Thinking about the noise and chaos that night, the awful fear her passengers and crew must have experienced and the eventual loss of most of their lives, I was nervous. The Rhone lies in two pieces. Her bow section remains the deeper dive but since it was mine and Mike from MickBeth’s first dive on her (the Cap having dived it twice already with his trusty dive buddy, Lu) we decided to dive the shallower stern end first. At this point, I have a confession to make. I’ve developed a small addiction to… here goes… Kalms. Alicia brought a couple of packs with her. ‘Try these,’ she said to me after living with us for a week. A week being all it took to know that living on a boat with your family has its four thousand interesting moments. She'd held up a couple of white pills and raised her eyebrows for effect. I swallowed them before I could say the word placebo. Not bad, I thought. Not bad at all. 

So the three of us dropped straight down onto the Rhone’s propellor. I stopped when I saw it. Two enormous blades sit vertically; one partially lodged into the sea bed while the other points towards the surface. Now here’s the bit that gets me. I used to be a calm and fearless diver. There was a time when dropping into darker and darker blue didn’t give me the slightest heebie. So what’s changed? I wondered furiously at myself. Meanwhile, Jack and Mike had descended completely and looked as if they were standing by two huge, underwater doors. I was still mid-water, my heart doing its own thing irrespective of what I told it to. Ahh, I thought suddenly.. the Kalms. In my heart-knocking, hard-to-breathe anticipation of the dive, I’d taken two earlier. Before thinking that no matter what placebo effect they may have, it would double at 10m. Triple at 20. Hmmm. 

Jack turned towards me. 'Are you ok?' he asked with his hands. Actually, I’d love to get the hell out of here, I thought but jiggled my hand like I wasn’t sure. He swam up, grabbed my hand and together we went down to the propellor. He made us into a little three-man queue to go through the swim through; through the propellor, under a long ledge and out again. From here, the Rhone’s stern lies like a metal rib cage. Heart still beating like a drum kit's floor tom, I swam and tried to concentrate on corals instead, sponges, colours everywhere. It struck me that everything down here is filtering something, Christmas Tree Worms with their spiral projections, peacock worms waving brown feathers, sponges purple and slimy to stop any one taking a hopeful bite, I touched everything and anything to steady myself. And then a flash and Jack swam off, Mike not far behind. I followed, rounded a corner and found Jack wrestling the biggest crayfish I’d ever seen. He was holding it in two hands and it was still bucking out of them. He recoiled, the crayfish scratched its spiny way out and shot off backwards into a piece of metal wreckage. Another lost supper, I shrugged and went to turn away until I saw Mike’s _expression_. Of course. Not everyone’s seen Jack do this on a regular basis. He hadn’t finished either. He poked around the crayfish’s refuge for a few minutes, finally coming out empty-handed except for a single antenna. He shook his head and Mike shook his back and they buddied up together. We swam to the Rhone’s plaque then which reminds divers this is a no fish/no take-zone. See? I pointed to its words and back to Jack. He shrugged. Even with his regulator in, Mike's smile was unbroken. Boys.

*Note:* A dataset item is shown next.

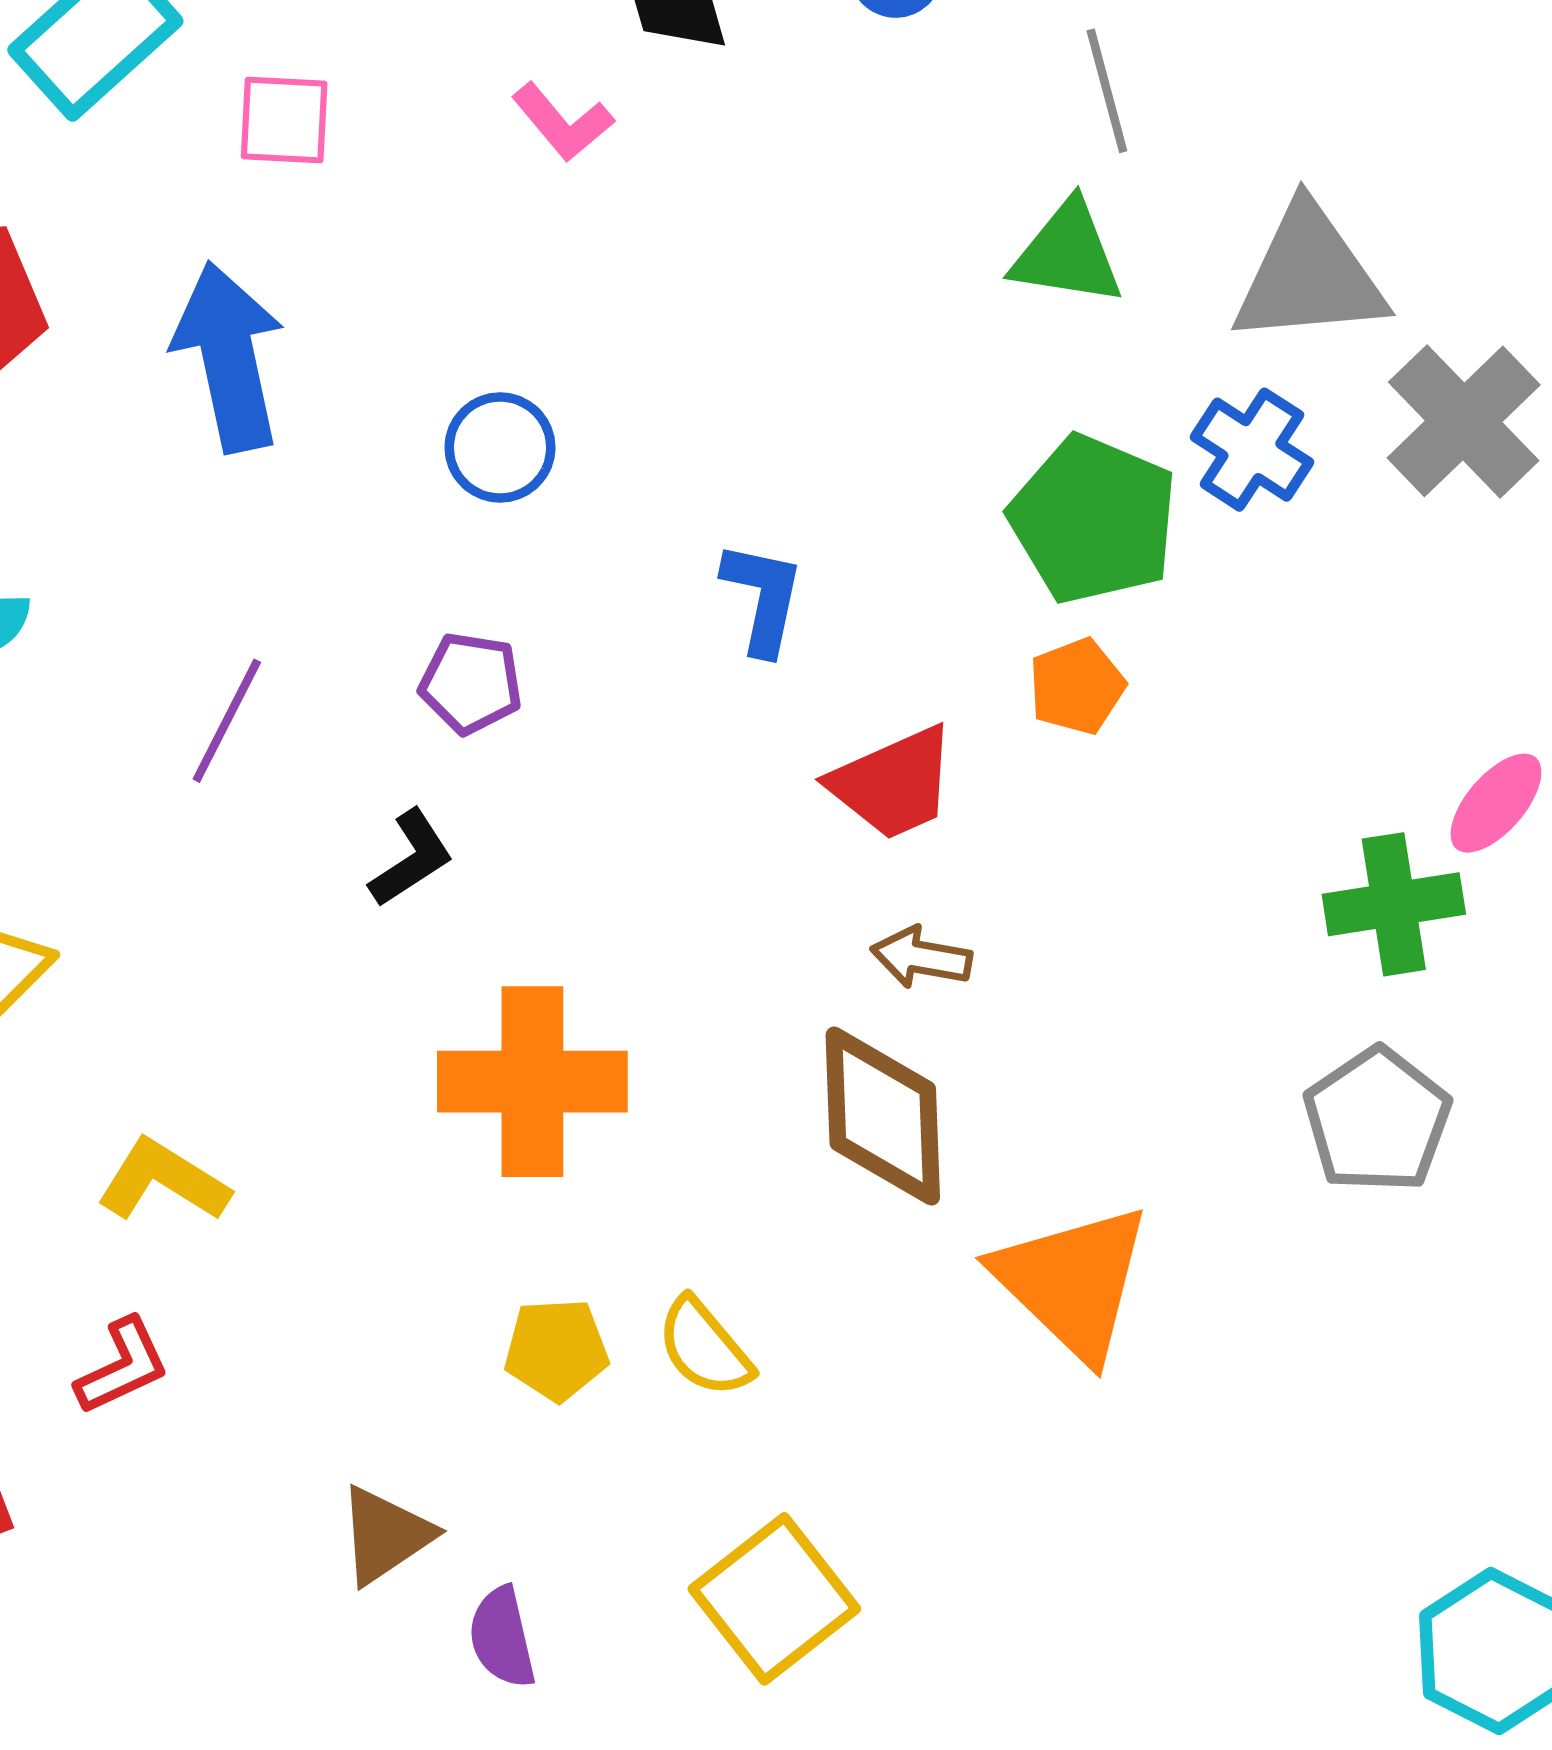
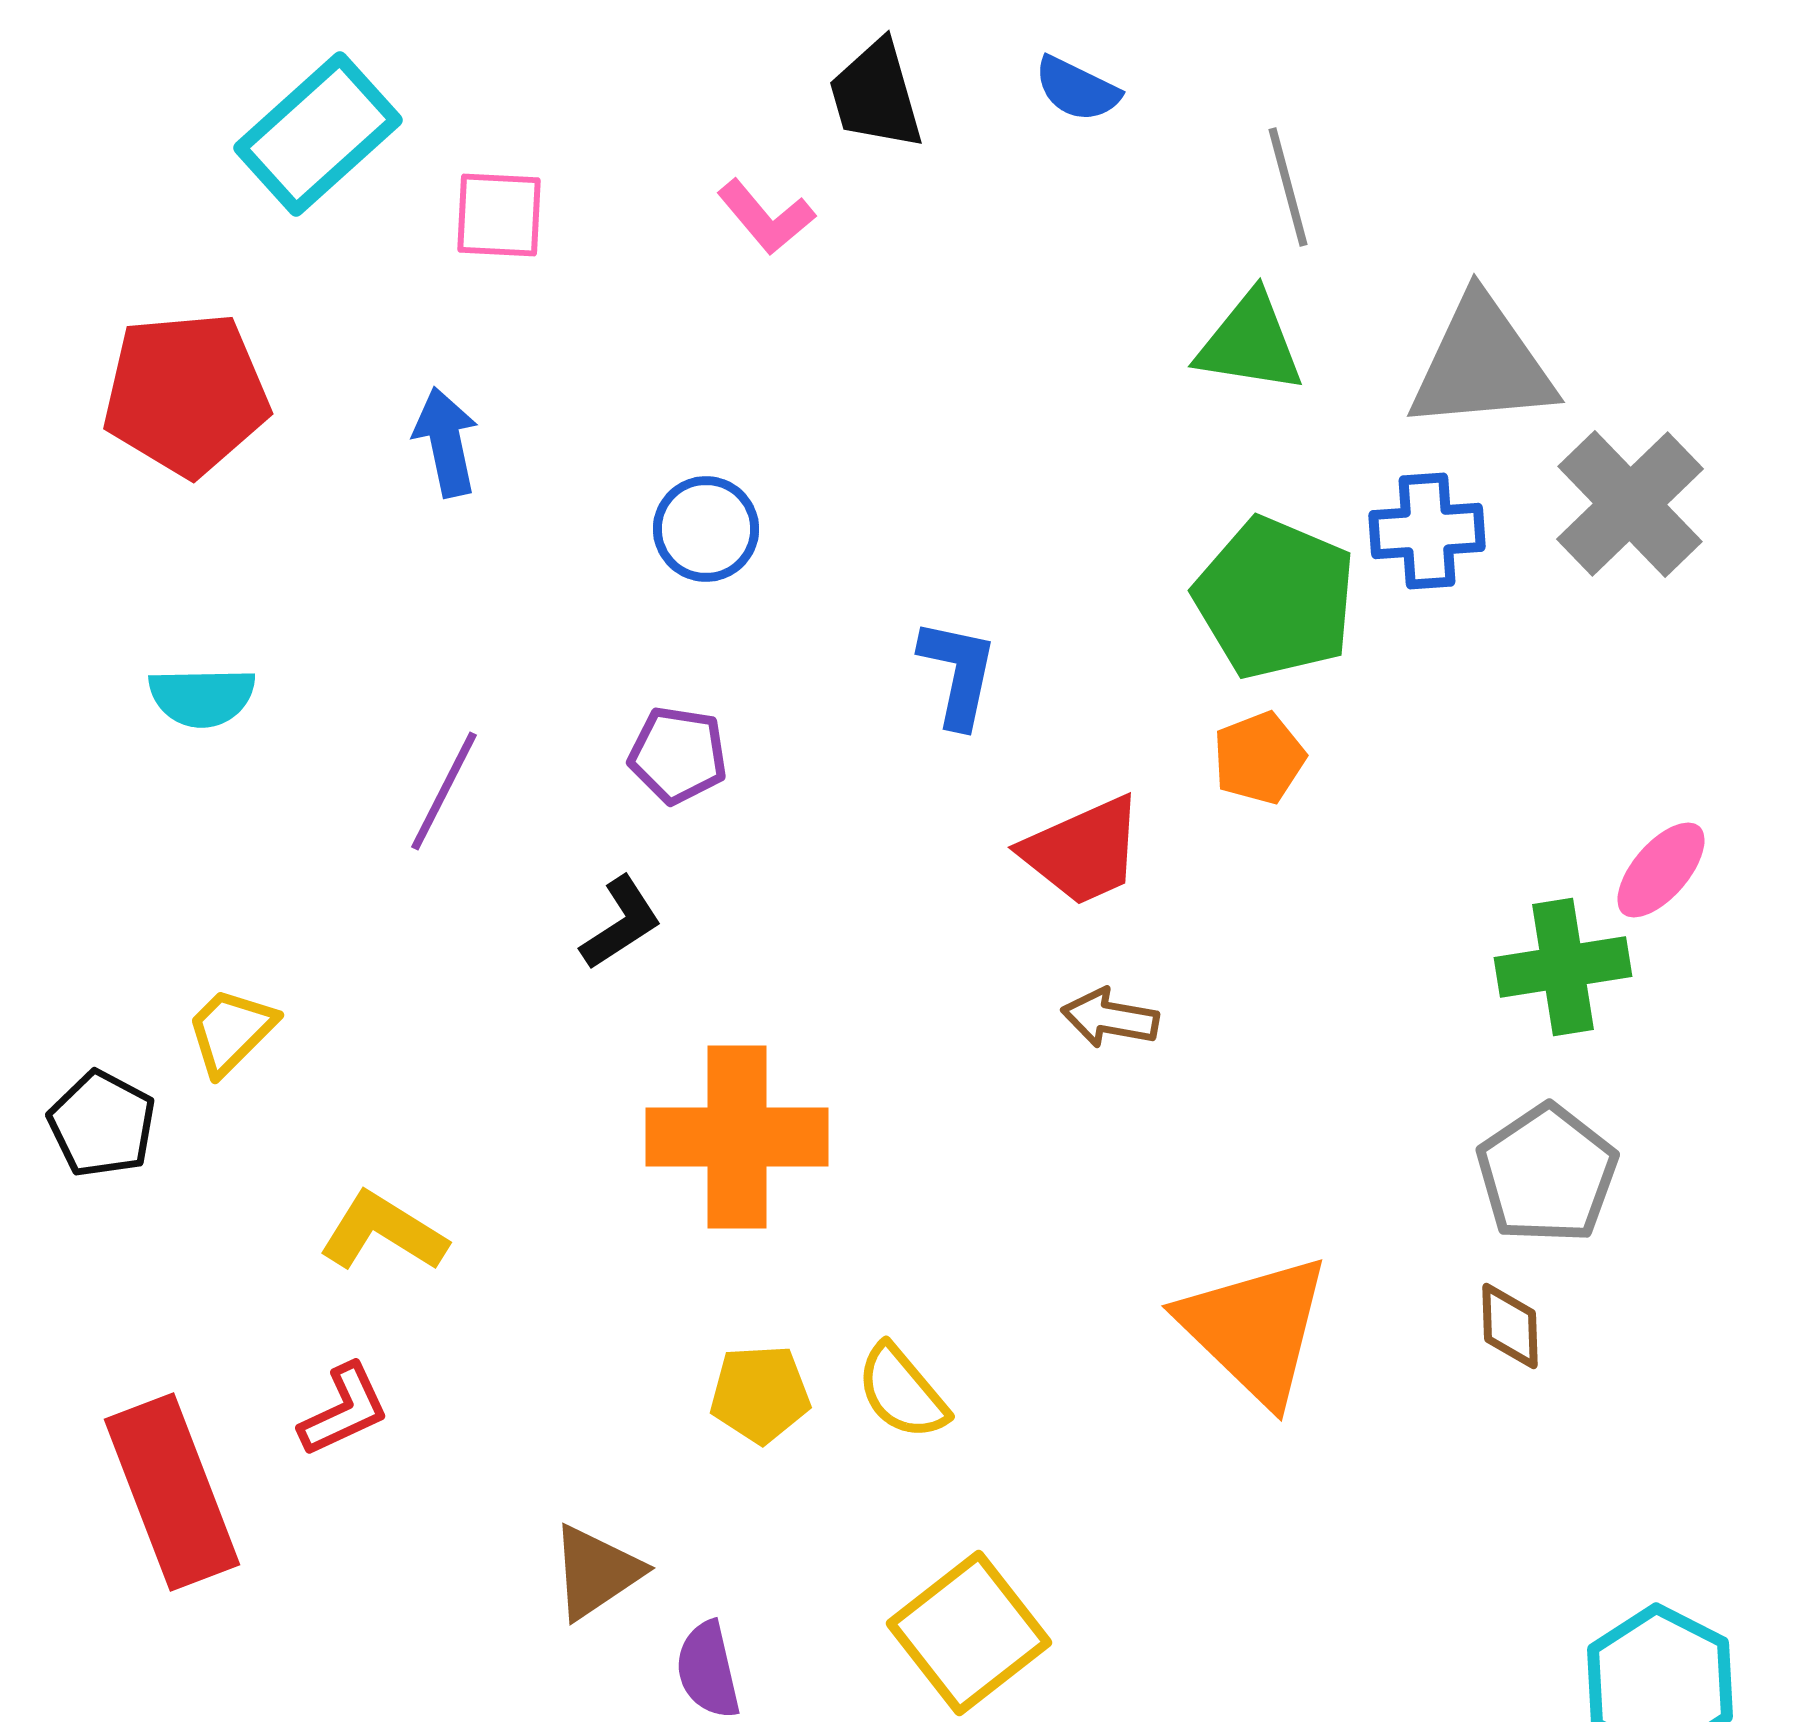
blue arrow: (229, 357) -> (446, 442), size x0.6
blue cross: (1252, 450) -> (1427, 531), turned -37
brown diamond: (883, 1116) -> (1510, 1326), moved, size x0.5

A dive boat picked up the buoy next to Quest as we were filling our bottles for the second dive. ‘Did you see the crayfish down there?’ Jack called over to a blond South African diver. ‘Yeah,’ the South African shouted back, ‘we call him Cray-zilla.’ 'Good thing you didn’t take Cray-zilla,’ I muttered under my breath. Happily for the second dive, my head was still cotton wool but my heart beat out more cymbals and less snares. Except when we were standing by the propellor again, I unclipped my camera from my jacket, went to turn it on and discovered the charging compartment was waving peacefully in the current. Uh-oh. I peered into the camera. A new waterline ran right through the middle of the lens. I showed Jack. His eyes bulged behind his mask. 'Was it me?' he asked with a pointing finger. ‘No, me,’ I waved back. No more camera. Groan on the Rhone.